Eugene Louis Boudin
(French, 1824 - 1898)
Artist Biography


Eugène Boudin was born on the Normandy coast to a seafaring family and it is for his images of sea and shore that he is best known. He became interested in art at the age of twelve when he left work as a cabin boy and began a job in a local stationary shop. The shopkeeper gave him his introduction to painting and Boudin remained there until he was eighteen, when he opened his own art framing shop to cater to artists working in the area, including the painters Troyon, Isabey, Couture, and Millet.  Soon, however, he gave up the shop in order to dedicate himself completely to painting. In 1851 he received a small pension from the municipality of Le Havre that allowed him to study at the École des Beaux-Arts, Paris from 1851-1853. 

Although this time of study was important for his technique and for the broadening of his education, it was in Normandy painting along the shore where his genius blossomed.  It was there he met Claude Monet in 1858 and became his mentor, encouraging his enthusiasm for plein-air painting. He became so admired by the younger generation of Impressionists that he was invited to show with them in their inaugural exhibition of 1874.  He befriended other major artists during this same time, meeting Courbet around 1859 and Jongkind in 1862.   Boudin’s first acceptance at the Paris Salon was in 1859, where his pastels were greatly praised by Charles Baudelaire.  He exhibited at the Salon every year from 1863 to 1870.
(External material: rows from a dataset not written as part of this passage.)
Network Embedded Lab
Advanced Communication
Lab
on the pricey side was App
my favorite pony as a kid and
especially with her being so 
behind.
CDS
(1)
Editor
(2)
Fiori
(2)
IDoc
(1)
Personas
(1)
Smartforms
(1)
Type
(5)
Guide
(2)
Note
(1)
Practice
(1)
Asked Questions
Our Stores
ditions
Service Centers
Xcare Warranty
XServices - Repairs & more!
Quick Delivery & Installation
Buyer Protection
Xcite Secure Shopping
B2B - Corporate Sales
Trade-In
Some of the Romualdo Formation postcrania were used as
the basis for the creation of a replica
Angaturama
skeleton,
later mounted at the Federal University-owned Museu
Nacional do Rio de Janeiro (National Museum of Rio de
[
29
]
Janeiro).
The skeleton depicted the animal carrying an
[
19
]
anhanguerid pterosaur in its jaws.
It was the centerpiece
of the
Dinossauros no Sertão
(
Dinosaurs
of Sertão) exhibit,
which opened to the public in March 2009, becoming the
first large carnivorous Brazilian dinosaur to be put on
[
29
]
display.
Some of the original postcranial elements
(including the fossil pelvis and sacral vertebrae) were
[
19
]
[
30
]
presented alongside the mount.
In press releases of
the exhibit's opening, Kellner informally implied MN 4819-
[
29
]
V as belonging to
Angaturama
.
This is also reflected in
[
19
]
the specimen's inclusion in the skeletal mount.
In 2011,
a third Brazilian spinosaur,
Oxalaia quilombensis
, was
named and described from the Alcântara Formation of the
From 1862 Boudin began to spend holidays at Trouville, where the beach life provided many models and where many of his most famous works were executed. Based mostly along the Channel coast throughout the 1860’s, he also traveled extensively in southern France, particularly along the Côte d’Azur, trips which enriched his use of color. Late in his life, he had considerable success at the Salon.  In 1889 he received the Gold Medal at the General Exhibition. 


Like Corot, who proclaimed him “the Master of the sky”, Boudin was largely self-taught and he followed Corot’s example in his preference for working directly from nature.  Throughout his life he remained faithful to plein-air painting, focusing especially on the play of light on water and on atmospheric cloud studies.  The majority of his paintings are small landscapes of the harbors and beaches of the coast of northern France, informed by a sharp eye for social detail.